Nous demandons si des lampes de poche seraient nécessaires ;
il paraît que non. En fait, étant donné leur métier, ils n’ont pas
intérêt à se faire repérer s’ils veulent surprendre les fraudeurs :
il est donc indispensable qu’ils sachent parfaitement s’orienter
de nuit, sans lumière électrique. Cela ne semble d’ailleurs pas
leur poser de problème. Max, toujours avide de nouvelles expériences
ou sensations, repose la question après que nous les ayons quittés :
« A quand la prochaine randonnée de nuit ? ».
Nous
parvenons au lac en longeant de nouveau la cascade, pour assister
au bain des courageux et manger notre pique-nique. Depuis la mi-pente,
nous observons le dessin d’une pervenche iridescente qui s’agrandit
sur le lac : c’est l’empreinte d’une masse d’air en mouvement
descendue de la montagne et déchiquetée par le relief et la végétation.
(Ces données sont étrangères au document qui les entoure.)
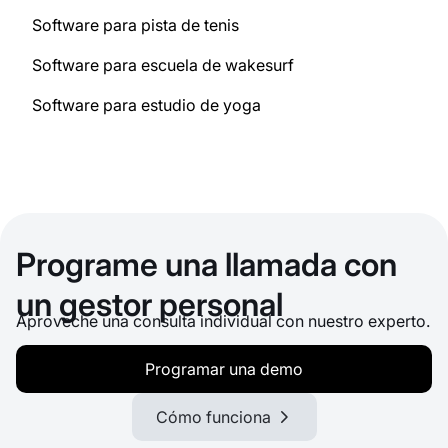
Software para pista de tenis
Software para escuela de wakesurf
Software para estudio de yoga
Programe una llamada con
un gestor personal
Aproveche una consulta individual con nuestro experto.
Programar una demo
Cómo funciona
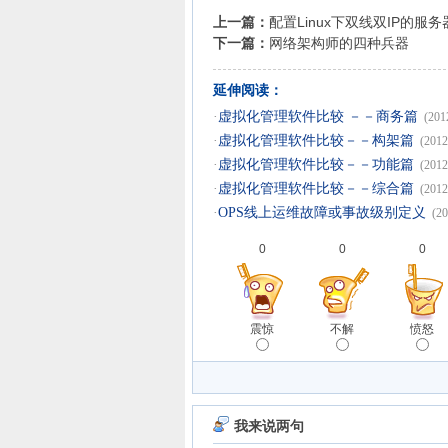
上一篇：
配置Linux下双线双IP的服
下一篇：
网络架构师的四种兵器
延伸阅读：
·
虚拟化管理软件比较 －－商务篇
(201
·
虚拟化管理软件比较－－构架篇
(2012
·
虚拟化管理软件比较－－功能篇
(2012
·
虚拟化管理软件比较－－综合篇
(2012
·
OPS线上运维故障或事故级别定义
(20
0
0
0
震惊
不解
愤怒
Puis le lac redevient étale et lisse, reflétant le ciel et les montagnes.
Le
bord du lac a les eaux claires, limpides et peu profondes. Nous
avons chaud et sa fraîcheur est agréable sur les pieds nus. De petits
poissons peu farouches et affamés viennent mordiller nos pieds :
heureusement que ce ne sont pas des piranhas !
Richard,
déjà en maillot, réussit à entrer dans l’eau jusqu’en haut des cuisses.
Là, il se décourage un peu : décidément, elle est trop froide !
C’est alors que Max entre à son tour. Richard s’enfonce jusqu’au
cou. Max fait quelques ablutions, et hop ! il plonge. Il n’en
faut pas plus pour que Richard se baigne lui aussi entièrement.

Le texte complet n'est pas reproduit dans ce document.